2. Las largas descripciones. El lector moderno busca agilidad y que algo suceda de página en página. ¿Para qué tanto detalle en cada paisaje?

3. El vocabulario, que va de sencillo a complicado y arcaico.

Sin embargo, también opina que, si bien las grandes casas editoriales quizá pasarían por alto este valioso trabajo, alguna editorial más pequeña se lanzaría al ruedo y demostraría que Tolkien ha creado un mundo maravilloso que apela a lectores y crea fanáticos en todas partes del mundo.

¿La lección? Sigue tu sueño. Escribe por el placer de hacerlo. Crea mundos y cuenta tus fantasías. Quizá rompas las reglas que han establecido las casas publicadoras el día de hoy, pero se trata de crear algo duradero, más que fugaz y de poca calidad.

Por lo menos, esa fue mi conclusión.

1 de octubre de 2009

El séptimo


Pues sí, ya hay un séptimo libro de mi autoría. Por cierto, aún no lo veo ni lo tengo entre mis manos. Ha nacido en Perú, en la casa editorial Verbo Vivo, la misma que publicó "Retratos de la Familia de Jesús" y "Zoo-rpréndete".

Se llama "Apreciadas", y la contratapa anuncia:

¿Qué es lo que las mujeres deseamos? ¿Qué es lo que necesitamos? Por sobre todas las cosas, deseamos sentirnos apreciadas. Sin embargo, la mitad del tiempo no nos sentimos así. Le gritamos al mundo que solo añoramos un poco de amor. Anhelamos con todas nuestras fuerzas sentirnos valoradas y comprendidas. Pero nadie nos escucha. ¿O será que no hemos prestado atención? Descubramos y cultivemos las virtudes eternas que saciarán esta sed y nos harán saber que somos apreciadas.

Este librito nació con una sola historia, la de aquella mujer que fue sorprendida en adulterio, pero que escuchó el perdón de labios de Jesús. He añadido tres relatos más en que mujeres de aquella época del primer siglo en Israel conocieron de cerca a quien pudo decirles: "Apreciada mujer".

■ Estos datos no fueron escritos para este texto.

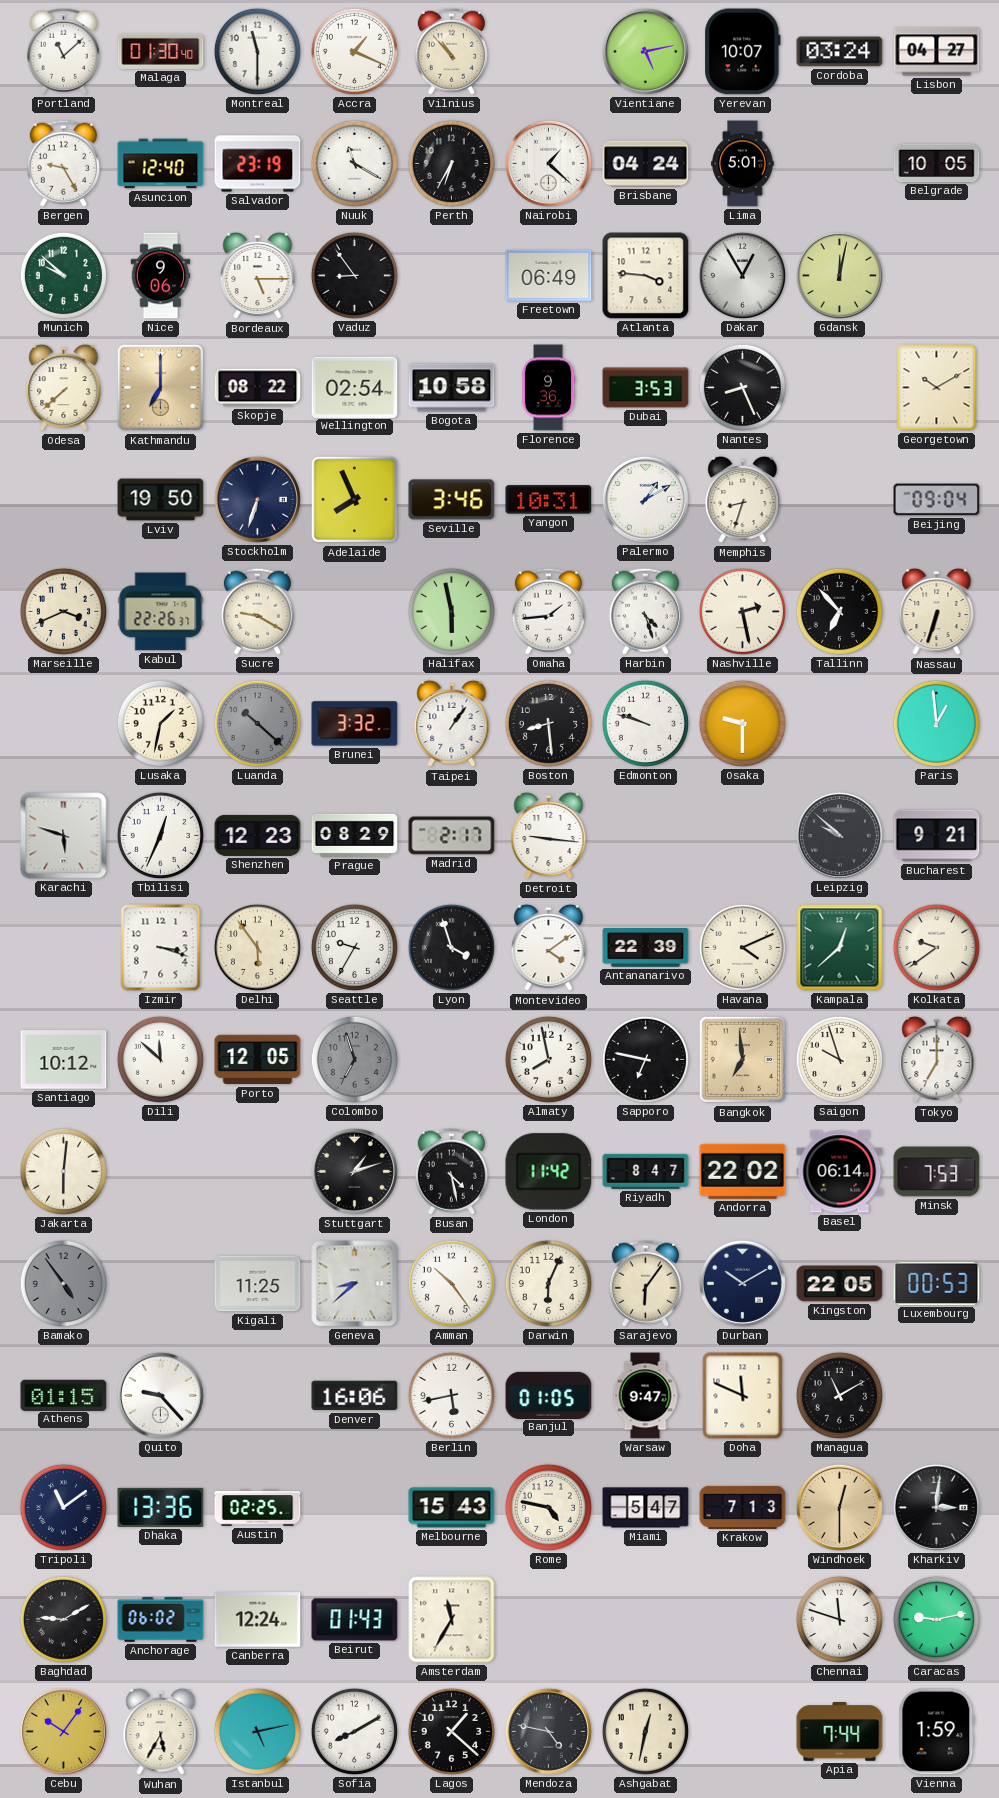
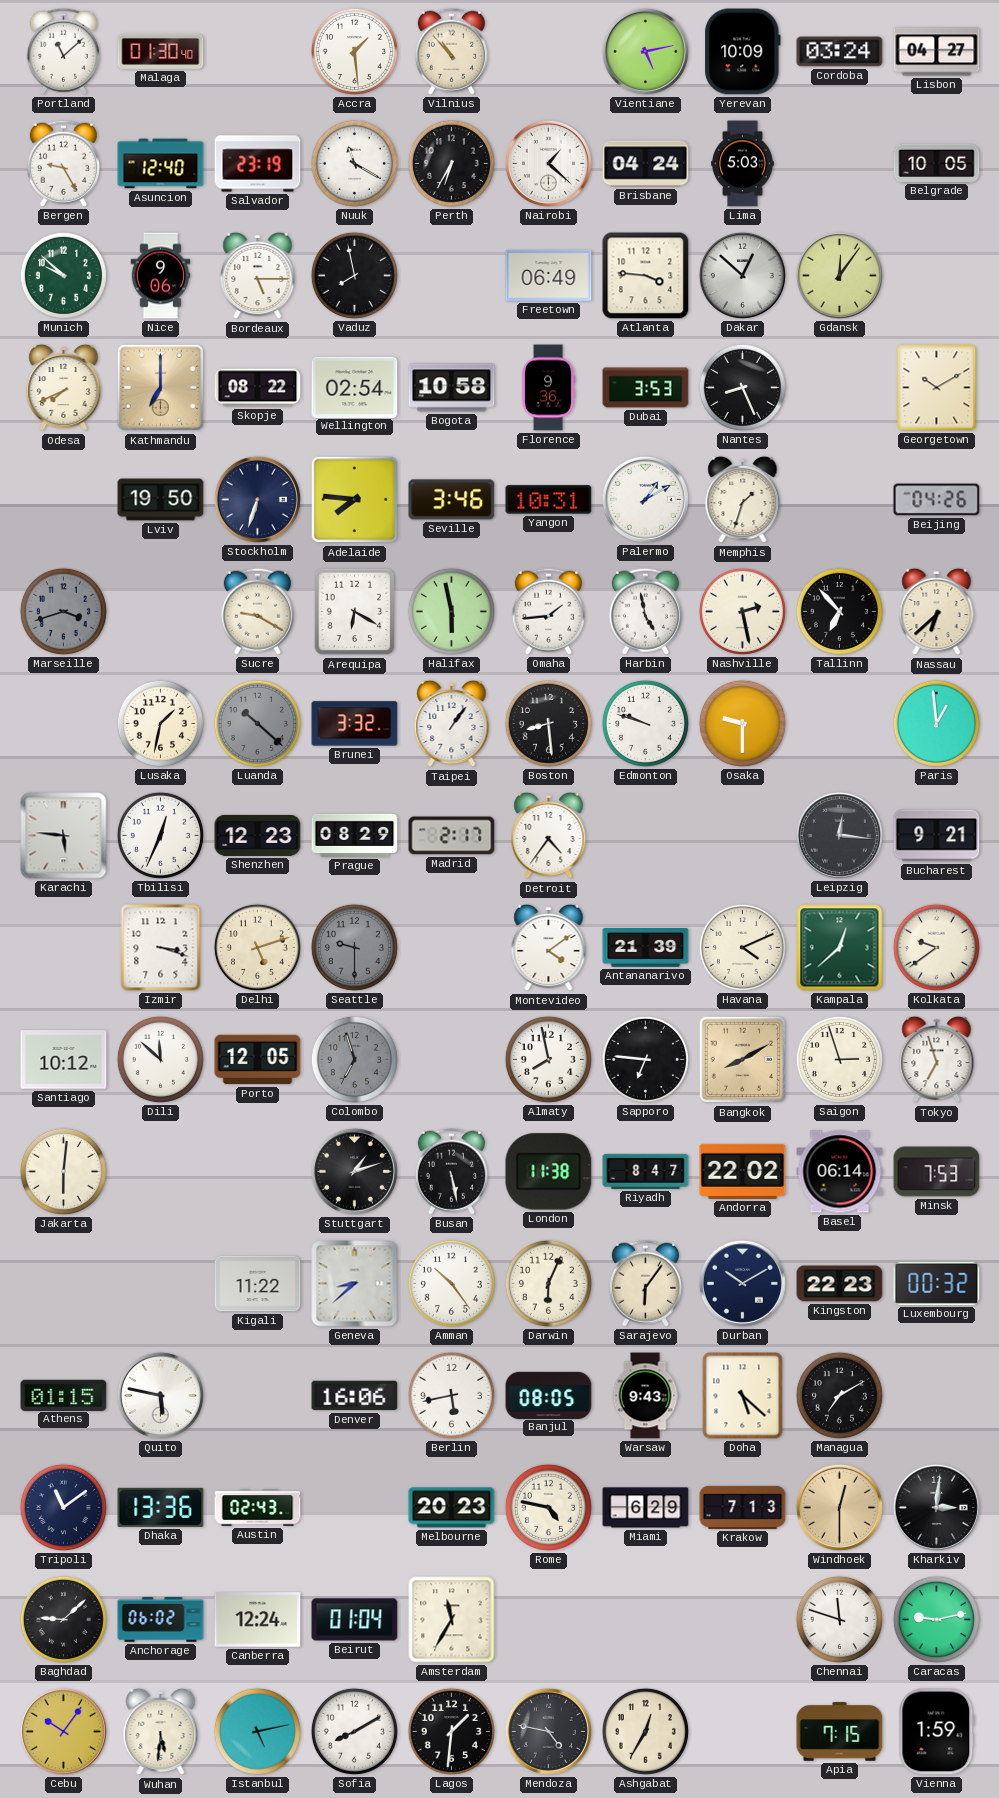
Montreal: 11:30 -> none
Accra: 1:19 -> 1:29
Yerevan: 10:07 -> 10:09
Lima: 5:01 -> 5:03
Vaduz: 8:54 -> 7:58
Dakar: 12:55 -> 12:52
Gdansk: 12:02 -> 12:06
Odesa: 7:38 -> 7:41
Adelaide: 7:56 -> 7:46
Memphis: 8:33 -> 1:33
Beijing: 09:04 -> 04:26
Marseille: 3:41 -> 3:42
Marseille dial: cream -> grey
Kabul: 22:26 -> none
Arequipa: none -> 6:20
Harbin: 4:27 -> 4:58
Nassau: 6:33 -> 6:38
Karachi: 5:48 -> 5:46
Detroit: 9:16 -> 4:36
Leipzig: 9:52 -> 12:16
Delhi: 5:54 -> 5:12
Seattle: 9:35 -> 9:30
Seattle dial: white -> grey
Lyon: 3:57 -> none
Antananarivo: 22:39 -> 21:39
Sapporo: 6:47 -> 6:46
Bangkok: 6:59 -> 8:10
Saigon: 9:57 -> 2:57
Tokyo: 7:00 -> 6:57
Busan: 4:28 -> 5:28
London: 11:42 -> 11:38
Bamako: 4:54 -> none
Kigali: 11:25 -> 11:22
Kingston: 22:05 -> 22:23
Luxembourg: 00:53 -> 00:32
Quito: 9:23 -> 5:47
Banjul: 01:05 -> 08:05
Warsaw: 9:47 -> 9:43
Doha: 11:49 -> 5:22
Managua: 11:10 -> 7:10
Austin: 02:25 -> 02:43
Melbourne: 15:43 -> 20:23
Miami: 5:47 -> 6:29
Baghdad: 9:10 -> 9:08
Beirut: 01:43 -> 01:04
Wuhan: 5:35 -> 5:31
Lagos: 1:22 -> 1:31
Ashgabat: 12:32 -> 12:35
Apia: 7:44 -> 7:15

Es un viaje al corazón femenino y a las necesidades más básicas y profundas del alma de cualquier mujer, de cualquier edad. Ser amada, ser apreciada, ser valorada, ser comprendida.

Una mujer Despreciada descubre el amor; una mujer Desesperada descubre la fe; una mujer Desilusionada descubre la esperanza, y una mujer Desestimada descubre la mayor de éstas tres.

Me siento emocionada con este proyecto, pues toca una fibra sensible de mi interior. Reí, lloré y oré mientras escribía este libro. Espero que mis lectores lo hagan también. Ya está a la venta en Perú. A México pronto llegarán ejemplares que yo misma estaré vendiendo, así que pueden hacer sus pedidos.

La serie "Mujeres de Valor" continuará su curso, pues mi amiga, editora y colega, Patricia Adrianzén de Vergara ha escrito el segundo libro de "Amadas". Yo estoy en proceso de mi segunda contribución a esta serie. En su momento les hablaré de este segundo proyecto.

Por lo pronto, les comparto mi felicidad por el nacimiento de "Apreciadas".